Нет, вы полюбуйтесь на моего ксендза! Рожа обиженная, святая. Он и сейчас себя чистеньким считает. Думает, что и партизаны такими же добренькими глазами на него посмотрят. А я-то старался, действительно не давал капле на него упасть, чтобы хоть его не забрызгало. Понравилось на чужом горбу, так он и слезать не хочет. Когда пришло время действовать. Да где там пришло? Прошло! Давно уже прошло. После той самой Каспли. Как странно, что первая деревня так называлась - почти капля. От одной той капли не отмыться во веки веков, не то что… Никакие Суровы не помогут, не отскребут, не выжмут, не высушат! Там все и началось. В первой деревне. Над первой ямой. А дальше только жалкое трепыхание да самообман. Дирлевангер свое дело знает. Не ты у него первый. Ехали, как на обычную операцию, "погонять сталинских бандитов". И опять, как школьницы, пошептались с Суровым: не тут ли удастся, повезет? Если не отделением, так хоть бы вдвоем перебегут к партизанам. Про деревню Касплю и Дирлевангер, пожалуй, не знал, не слышал до того самого момента, как машины выехали к ней. Потом Мельниченко рассказал, пьяный, что стрелял по батальону он - с тремя такими же "партизанами". Это у Дирлевангера называется: пощекотать ноздрю быку. Не раз потом такие штучки проделывались. Если партизан, настоящих, кто бы мог подзадорить, не оказывалось, высылалась вперед или в сторону небольшая группа, и оттуда звучали "бандитские выстрелы". А в тот день даже командиры не знали про этот приемчик. Перестроились, развернулись чин чином, как на фронте, и, под прикрытием минометов, орудий, повели наступление на "партизанскую деревню". Она сразу же вспыхнула от снарядов и трассирующих пуль.
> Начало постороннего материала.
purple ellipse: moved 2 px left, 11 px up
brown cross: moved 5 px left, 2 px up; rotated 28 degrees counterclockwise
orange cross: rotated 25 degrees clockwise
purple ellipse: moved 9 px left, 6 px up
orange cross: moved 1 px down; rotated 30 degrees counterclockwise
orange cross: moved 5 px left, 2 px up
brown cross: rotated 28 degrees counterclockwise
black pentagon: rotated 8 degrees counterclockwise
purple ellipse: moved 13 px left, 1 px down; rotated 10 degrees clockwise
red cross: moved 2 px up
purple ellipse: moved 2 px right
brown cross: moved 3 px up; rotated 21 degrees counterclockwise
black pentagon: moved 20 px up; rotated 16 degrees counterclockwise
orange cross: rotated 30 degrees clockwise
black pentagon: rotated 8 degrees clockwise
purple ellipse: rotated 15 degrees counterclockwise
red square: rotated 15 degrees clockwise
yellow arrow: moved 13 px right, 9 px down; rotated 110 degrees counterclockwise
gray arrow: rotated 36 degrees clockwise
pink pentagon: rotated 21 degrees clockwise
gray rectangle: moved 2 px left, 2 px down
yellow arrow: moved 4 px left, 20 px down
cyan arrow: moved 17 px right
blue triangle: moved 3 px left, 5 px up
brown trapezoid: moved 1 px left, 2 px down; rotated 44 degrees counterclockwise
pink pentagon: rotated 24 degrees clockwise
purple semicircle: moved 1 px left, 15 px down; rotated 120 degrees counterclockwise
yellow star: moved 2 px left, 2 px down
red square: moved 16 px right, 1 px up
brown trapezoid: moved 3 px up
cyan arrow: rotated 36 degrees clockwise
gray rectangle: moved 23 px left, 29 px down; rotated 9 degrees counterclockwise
Что дальше было, что делали в той Каспле, про то и в снах боялся вспомнить: тотчас просыпался от ужаса и тоски, сколько бы шнапса ни налил в себя вечером. Суров тоже участвовал (а как же это назовут?), хотя и не так, как Белый. И, видимо, там он выудил из себя ловкую мысль, которой так здорово опутал Белого и три месяца держал, водил, как на веревочке. Суров не стрелял, не убил никого, сидел в оцеплении - пусть и дальше так будет: кто-то чистый должен остаться, любой ценой, тем более что у Сурова зашито это самое… Ну, а он и друга сумеет, сможет обелить перед партизанами. Объяснит, какие у него настроения, как, что и почему. А для этого хотя бы ему надо остаться незамаранным. Чтобы и капля на него не упала. Нашелся святой из борделя! Нет, надо же такого тумана, такой пены напустить! Рассчитывали носовым платочком такую кровь стереть. Но действовала уверенность Сурова. Да и страшно было окончательно согласиться, что выхода нет и быть не может. Суров утаскивал Белого куда-нибудь в поле или в темные углы и, как девице, морочил голову. Даже пощупать давал, что у него там зашито… Так бы и отходил по мордам - самого себя! А этот и в самом деле поверил, что судьба у них разная: один в крови по локти, другой у него на плечах, на спине отсидится. Ножки поджавши. То больным его делал, то на кухню, то в оцепление совал - только бы не пролил невинную кровь. Только бы сберечь чистеньким до решающего дня. А когда день такой пришел, ему слезать не захотелось. А зачем: он и до конца войны просидеть готов, поджавши лапки! Еще неизвестно, как в лесу встретят, как посмотрят на его книжечку. И поверят ли, что из борделя - и чистый? А может, как раз за книжечку больше всего и не простят: опозорил, замарал! Не смотри, не смотри, знаю все твои мыслишки наперед. Подожди же, я тебя утру! Ну ладно, мы, туда нам и дорога, так еще и парня загубили, такого парня! Он нам, проституткам, поверил, спасти хотел, а мы его немцам отдали. Как барана связанного. А теперь будем опять все сначала, пошепчемся: как мы умненько уйдем, и как нас примут, а мы им все объясним…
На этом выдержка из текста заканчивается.